Chloe Juno: Someone's Rubbish

© Chloe Juno | Someone's Rubish
© Chloe Juno | Someone's Rubbish

We as citizens often walk so hurriedly from A to B that we don’t look at the people and buildings around us, let alone at what’s under our feet — many of us function on autopilot the majority of the time. It’s exactly there though, on the pavements and the streets of our cities, that we can find the most remarkable objects and traces. They are nuisances, trash, littering our beautiful surroundings, yet they can tell us so much about who we are as a community, what we desire, what we value, what we choose to keep and what we discard. Why was it acquired initially? What was the reason why it is no longer considered of value and worthy of keeping? These are some of the questions which prompted Brighton-based photographer Chloe Juno to turn her camera downwards.

Someone’s Rubbish consists of more than 2500 photographs, religiously taken daily since 2014 — the commitment and dedication are truly remarkable. We have all walked past detritus like this, it could be a coffee cup, a pack of cigarettes, a condom box, or, more recently, a Covid antigen test. We have been conditioned to think that these objects are of little value but it really depends on how we determine value, because if we move away from the financial sense of the word they can do a really good job in illustrating the big picture of what life is like in the present, as Juno tells us.
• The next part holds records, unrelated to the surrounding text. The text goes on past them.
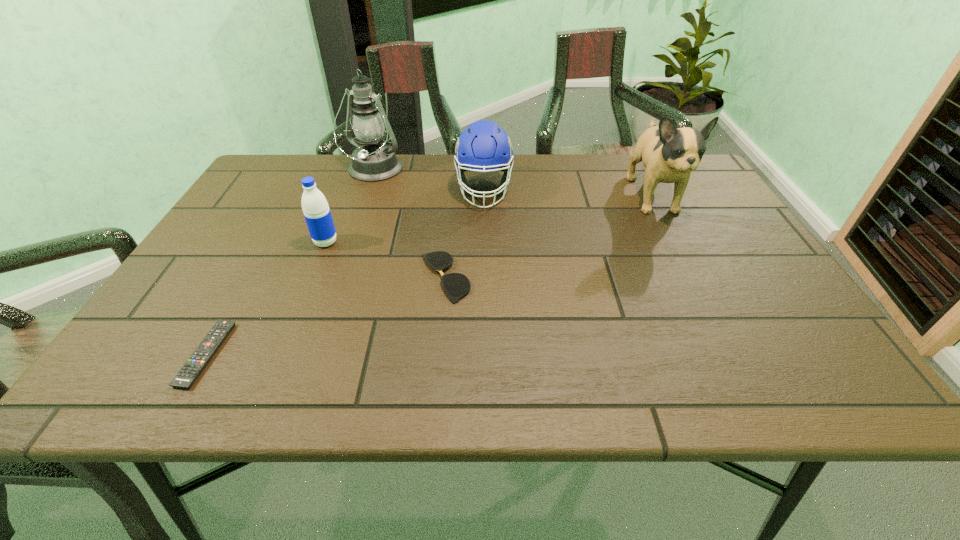 You are a GUI agent. You are given a task and a screenshot of the screen. Output one action in this format:
    pyautogui.click(x=<x>, y=<y>)
    Task: Click on the vacant space located on the front-facing side of the football helmet
    
    Given the screenshot: What is the action you would take?
    pyautogui.click(x=484, y=226)

Where is `vacant space located 0.200m on the front of the water bottle`? vacant space located 0.200m on the front of the water bottle is located at coordinates (298, 312).

Where is `free region located on the left of the spectacles`? This screenshot has height=540, width=960. free region located on the left of the spectacles is located at coordinates (238, 278).

Where is `vacant area situated on the left of the remote control`? vacant area situated on the left of the remote control is located at coordinates (158, 354).

This screenshot has height=540, width=960. In order to click on oil lamp located at the far edge in this screenshot , I will do `click(373, 161)`.

The width and height of the screenshot is (960, 540). I want to click on puppy located in the far edge section of the desktop, so click(669, 154).

Identify the location of football helmet present at the far edge. The image size is (960, 540). (483, 146).

You are a GUI agent. You are given a task and a screenshot of the screen. Output one action in this format:
    pyautogui.click(x=<x>, y=<y>)
    Task: Click on the object present at the near edge
    The height and width of the screenshot is (540, 960).
    Given the screenshot: What is the action you would take?
    pyautogui.click(x=187, y=375)

Where is `object present at the left edge`? This screenshot has height=540, width=960. object present at the left edge is located at coordinates (187, 375).

Locate an element on the screen. This screenshot has height=540, width=960. object that is at the right edge is located at coordinates pos(669,154). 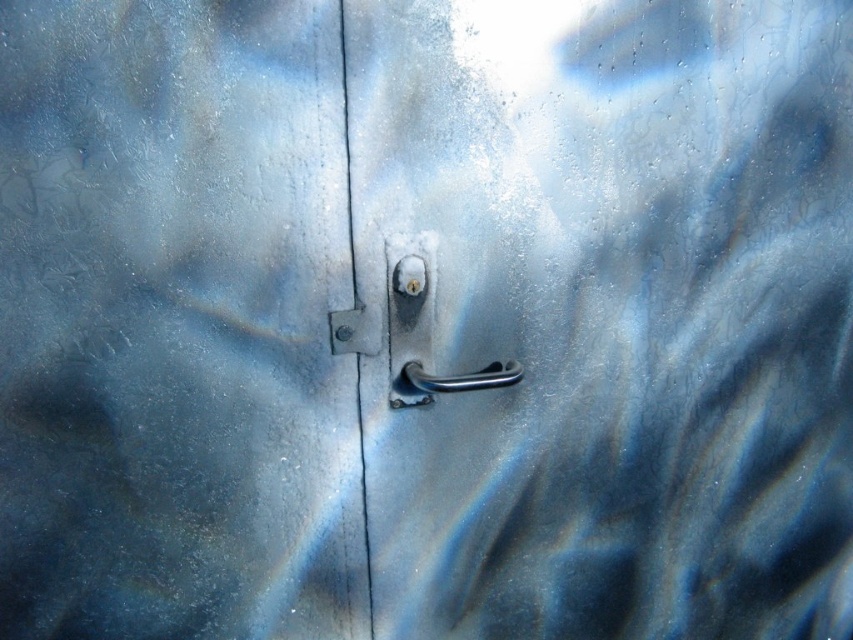 Based on the scene description, where exactly is the metallic silver handle at center located?

The metallic silver handle at center is located at point coordinates of (606, 314).

You are a maintenance worker standing 1 meter away from the door. You need to reach the satin silver handle at center to fix it. Can you comfortably reach it without moving closer?

The satin silver handle at center is 1.16 meters away from the viewer. Since you are standing 1 meter away, you are 0.16 meters too far to comfortably reach it without moving closer.

You are trying to open a door and see two handles at the center. Which handle is on top, the metallic silver handle at center or the polished metal handle at center?

The metallic silver handle at center is positioned over the polished metal handle at center, so it is on top. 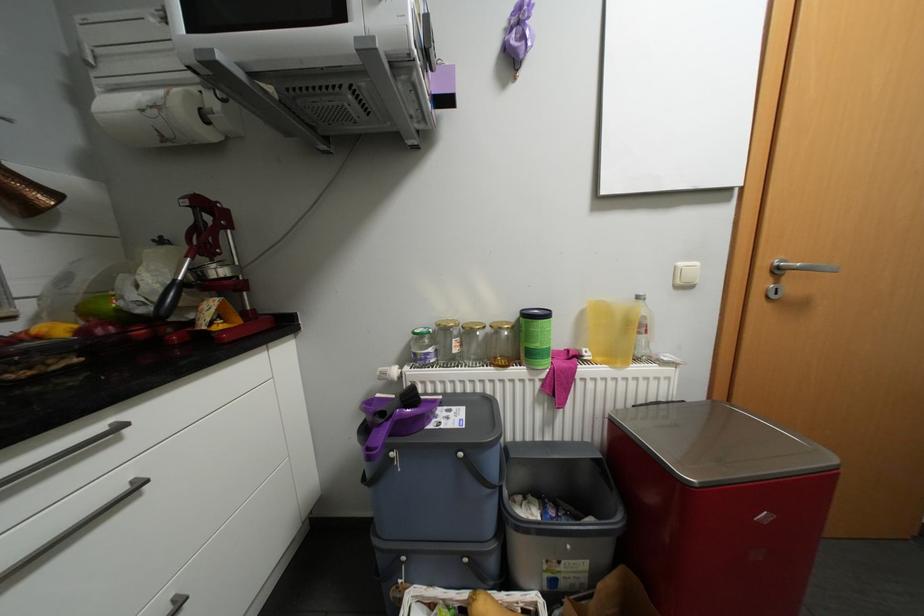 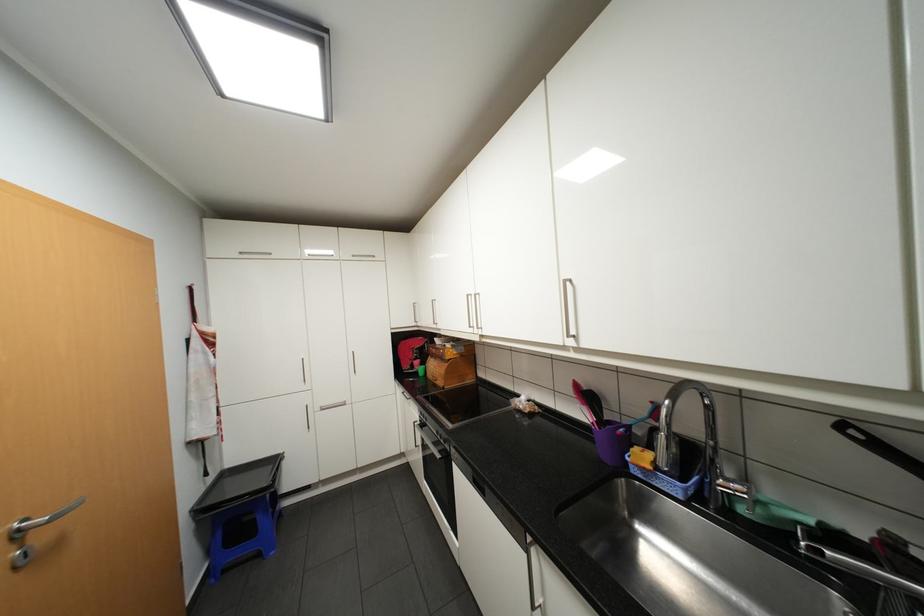 Where in the second image is the point corresponding to point 784,265 from the first image?

(27, 530) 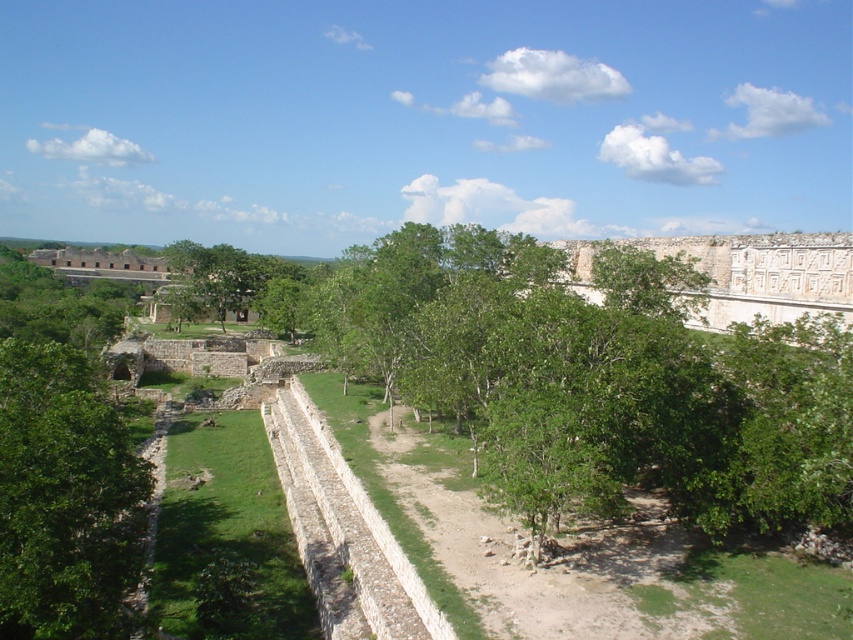 From the picture: Does white stone wall at upper right have a greater height compared to green leafy tree at center?

No.

Is point (820, 284) less distant than point (196, 314)?

Yes, point (820, 284) is in front of point (196, 314).

Where is `white stone wall at upper right`? The width and height of the screenshot is (853, 640). white stone wall at upper right is located at coordinates (763, 275).

Who is higher up, green leafy tree at left or white stone wall at upper right?

white stone wall at upper right is higher up.

Does green leafy tree at left have a lesser height compared to white stone wall at upper right?

Indeed, green leafy tree at left has a lesser height compared to white stone wall at upper right.

The width and height of the screenshot is (853, 640). I want to click on green leafy tree at left, so click(x=62, y=497).

Does green leafy tree at left appear on the left side of green leafy tree at center?

Incorrect, green leafy tree at left is not on the left side of green leafy tree at center.

Is green leafy tree at left wider than green leafy tree at center?

No, green leafy tree at left is not wider than green leafy tree at center.

Identify the location of green leafy tree at left. (62, 497). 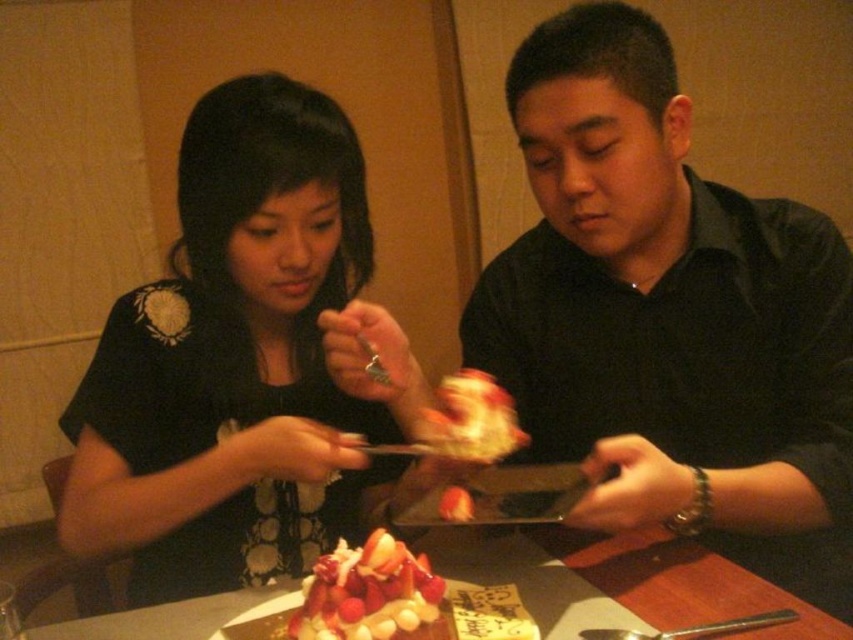 You are a waiter at a restaurant and need to place a new dessert order between the wooden table at center and the slightly blurred white cake at center. Which object should you place it closer to to ensure it is visible to both guests?

The wooden table at center is in front of the slightly blurred white cake at center, so placing the dessert order closer to the wooden table at center would make it visible to both guests.

You are a chef who needs to place a new dessert plate on the wooden table at center. The dessert plate has a diameter of 25 cm. Can you fit it on the table without overlapping the slightly blurred white cake at center?

The wooden table at center is bigger than the slightly blurred white cake at center, so yes, the dessert plate with a diameter of 25 cm can be placed on the wooden table at center without overlapping the slightly blurred white cake at center as there is enough space available.

You are a waiter who needs to place a 7.5 inch wide dessert plate on the table. Can you fit it between the wooden table at center and the frosted white cake at center without touching the cake?

The wooden table at center and frosted white cake at center are 6.75 inches apart. Since the dessert plate is 7.5 inches wide, it cannot fit in the space between them without overlapping the cake. Therefore, the plate cannot be placed there without touching the cake. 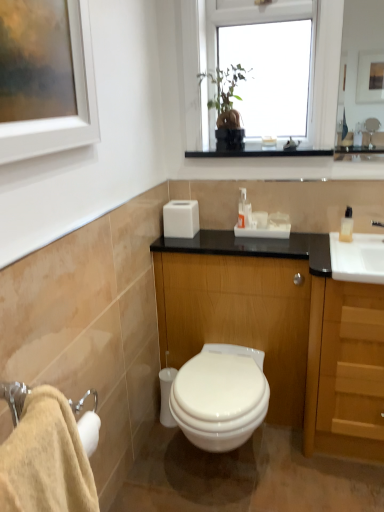 Locate an element on the screen. Image resolution: width=384 pixels, height=512 pixels. vacant point to the right of white glossy toilet at center is located at coordinates (304, 476). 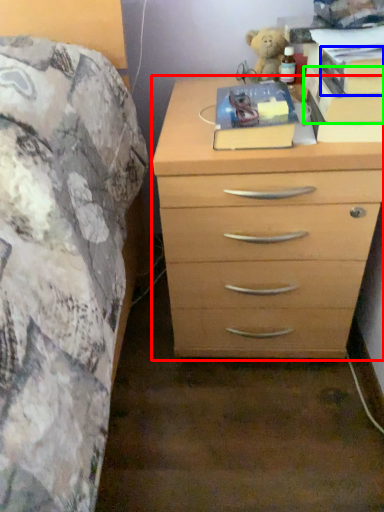 Question: Estimate the real-world distances between objects in this image. Which object is farther from chest of drawers (highlighted by a red box), paperback book (highlighted by a blue box) or paperback book (highlighted by a green box)?

Choices:
 (A) paperback book
 (B) paperback book

Answer: (A) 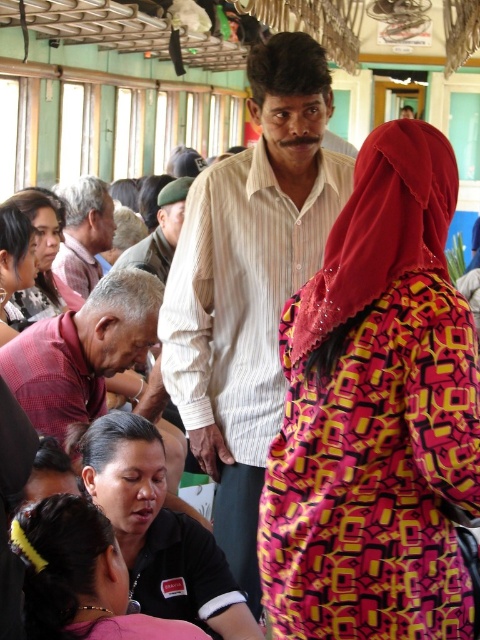 You are standing in the train carriage and want to place a small bag on the pink fabric at lower left. What are the coordinates where you should place it?

The coordinates for placing the small bag on the pink fabric at lower left are at point (80, 577).

You are standing in the train carriage and notice two items, the pink fabric at lower left and the light brown striped shirt at left. Which item has a larger width?

The pink fabric at lower left might be wider than light brown striped shirt at left according to the description.

You are standing in a train carriage and notice two items at the lower left corner of the scene. The items are the pink fabric at lower left and the matte black hair at lower left. Which of these two items is shorter?

The pink fabric at lower left is shorter than the matte black hair at lower left according to the description. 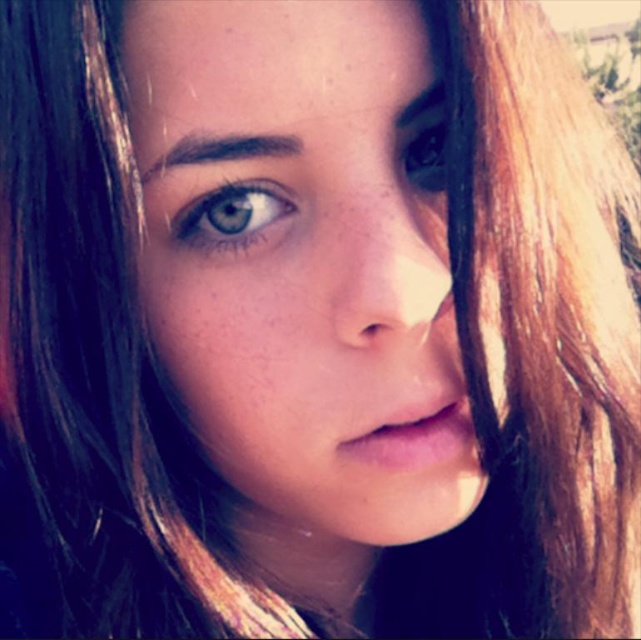 You are a photographer adjusting the focus on a camera. You notice two elements in the image you captured. The smooth skin face at center and the blue glossy eye at center. Which element is in focus and closer to the camera?

The smooth skin face at center is closer to the viewer than the blue glossy eye at center, so the smooth skin face at center is in focus.

You are a photographer adjusting the focus of a portrait. You have two points in the image to consider for sharpness. The first is at point (304, 323), and the second is at point (428, 148). Given the scene described, which point should you focus on to ensure the subject is in focus?

You should focus on point (304, 323) because it is closer to the viewer than point (428, 148), ensuring the subject is in focus.

From the picture: You are a photographer adjusting the lighting for a portrait. You notice the smooth skin face at center and the shiny brown eye at upper right. Which object is more to the left in the frame?

The smooth skin face at center is positioned on the left side of the shiny brown eye at upper right, so it is more to the left. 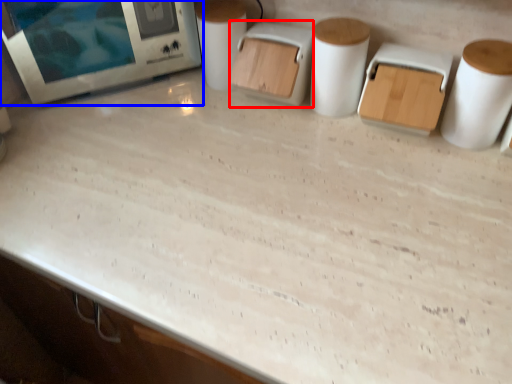 Question: Which object is further to the camera taking this photo, appliance (highlighted by a red box) or home appliance (highlighted by a blue box)?

Choices:
 (A) appliance
 (B) home appliance

Answer: (B) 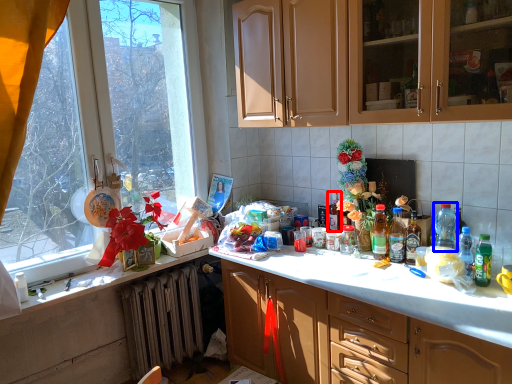 Question: Which of the following is the farthest to the observer, bottle (highlighted by a red box) or bottle (highlighted by a blue box)?

Choices:
 (A) bottle
 (B) bottle

Answer: (A) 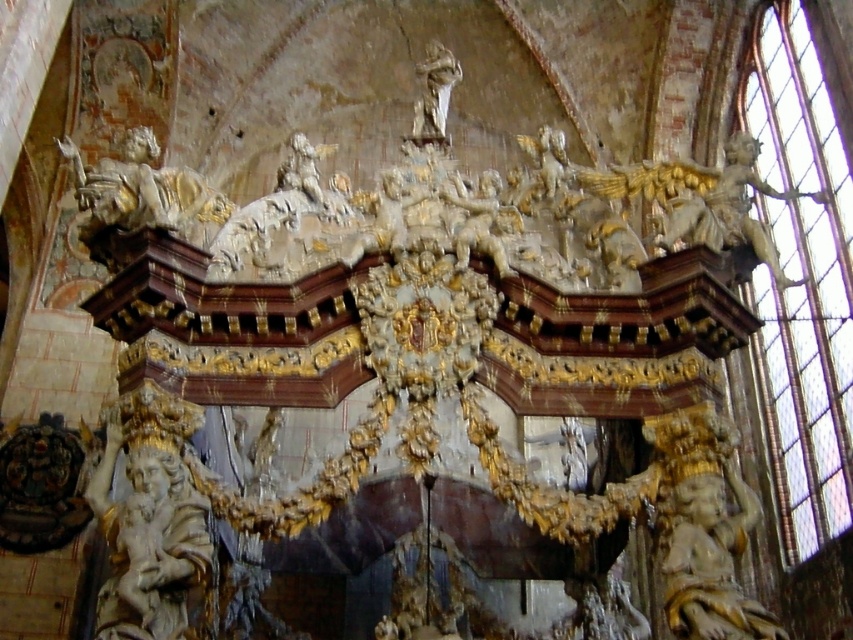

The photographer sees these as a street museum of the time we live in — they are objects belonging to their time which we need for play, work, education, bills, entertainment, general life.

Raw red meat, something which has become almost a metaphor for masculinity, juxtaposed with some light feathers on top of it — what a contrast. Condoms and fags, face masks, signs advertising cults, disused wigs, spiritual artefacts, old sofas, class A drugs, blown up animal balloons, cable ties, Halloween leftovers.